New Testament Echoes

Stephen’s speech in Acts 7:9-16 explicitly identifies the brothers’ jealousy and Joseph’s sale as part of God’s redemptive plan, drawing a direct line from the patriarchs’ rejection of Joseph to Israel’s rejection of Jesus. Matthew 26:14-16 records Judas’s bargain for thirty pieces of silver, the inflated echo of Joseph’s twenty. Matthew 27:28-31 narrates the stripping and mocking of Jesus before crucifixion, mirroring the stripping of Joseph’s robe.

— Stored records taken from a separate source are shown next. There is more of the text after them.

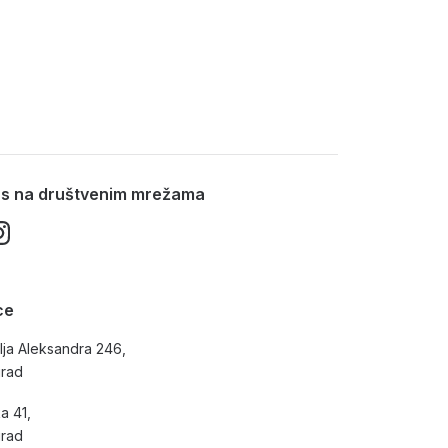
nas na društvenim mrežama
ce
lja Aleksandra 246,
grad
a 41,
grad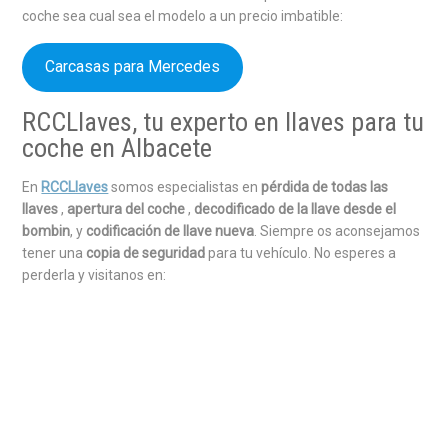
coche sea cual sea el modelo a un precio imbatible:
Carcasas para Mercedes
RCCLlaves, tu experto en llaves para tu
coche en Albacete
En
RCCLlaves
somos especialistas en
pérdida de todas las
llaves
,
apertura del coche
,
decodificado de la llave desde el
bombin
, y
codificación de llave nueva
. Siempre os aconsejamos
tener una
copia de seguridad
para tu vehículo. No esperes a
perderla y visitanos en: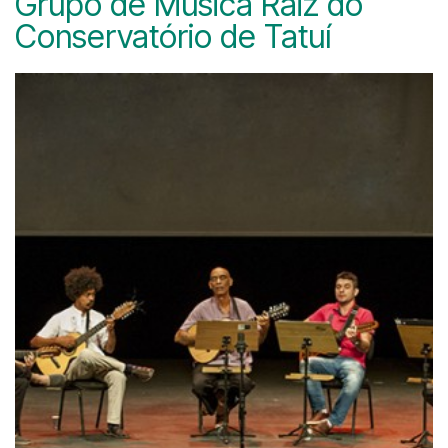
Grupo de Música Raiz do
Conservatório de Tatuí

Philippians 2:5-11 traces the pattern of descent and exaltation – from the form of God to the form of a servant to the name above every name – that Joseph’s life first embodies in shadow.

Parallel Passages

Psalm 105:17-22 summarizes the Joseph narrative as an act of divine providence: “He had sent a man ahead of them, Joseph, who was sold as a slave.” Zechariah 11:12-13 echoes the silver-for-betrayal motif: “They weighed out as my wages thirty pieces of silver.” Isaiah 53:3 describes the suffering servant as “despised and rejected by men” – language that captures Joseph’s experience at the hands of his brothers and anticipates Christ’s at the hands of his people.

Reflection Questions

  1. Joseph is hated not for wrongdoing but for his father’s love. Jesus is rejected not for sin but for his identity as the Father’s beloved Son. How does this pattern challenge the assumption that suffering is always the consequence of personal failure?

  2. The brothers strip Joseph of the robe – the visible sign of his father’s favor – before casting him into the pit. What “robes” has the world tried to strip from you, and how does the promise of Christ’s ultimate restoration (Philippians 2:9-11) speak into that loss?

  3. Jacob, the deceiver, is deceived by his own sons using the same instrument – a goat – that he once used to deceive his father. Where do you see the consequences of unresolved sin passing from one generation to the next, and what breaks the cycle?

Prayer

Father, we read this chapter and see the shape of a story we already know – the beloved son hated, stripped, cast down, sold for silver, given up for dead. We see it because you wrote the pattern into history long before Calvary, preparing your people to recognize the cross when it came. We confess that we, like Joseph’s brothers, are capable of resenting the ones you favor and rejecting what we do not understand. Forgive us. Give us eyes to see that the pit is never the end of your story, that the descent always precedes the exaltation, and that the one who was sold for silver is the one on whom our survival depends. In the name of Jesus, the beloved Son whom his own did not receive but who receives us still. Amen.